Segment Start: Dataset records

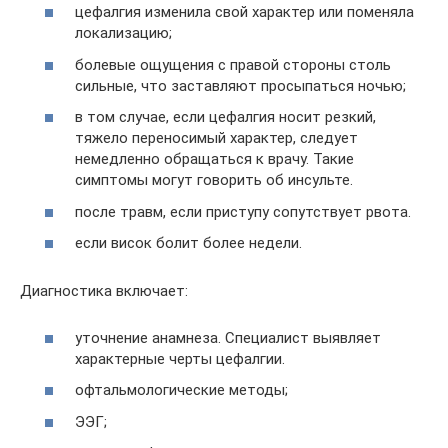
цефалгия изменила свой характер или поменяла
локализацию;
болевые ощущения с правой стороны столь
сильные, что заставляют просыпаться ночью;
в том случае, если цефалгия носит резкий,
тяжело переносимый характер, следует
немедленно обращаться к врачу. Такие
симптомы могут говорить об инсульте.
после травм, если приступу сопутствует рвота.
если висок болит более недели.
Диагностика включает:
уточнение анамнеза. Специалист выявляет
характерные черты цефалгии.
офтальмологические методы;
ЭЭГ;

Segment End: Dataset records

What you should do: Give the lines again exactly, beginning with the first line of the records above and ending with the line that contains "характерные черты цефалгии.", and include no pictures.

Expected answer:
цефалгия изменила свой характер или поменяла
локализацию;
болевые ощущения с правой стороны столь
сильные, что заставляют просыпаться ночью;
в том случае, если цефалгия носит резкий,
тяжело переносимый характер, следует
немедленно обращаться к врачу. Такие
симптомы могут говорить об инсульте.
после травм, если приступу сопутствует рвота.
если висок болит более недели.
Диагностика включает:
уточнение анамнеза. Специалист выявляет
характерные черты цефалгии.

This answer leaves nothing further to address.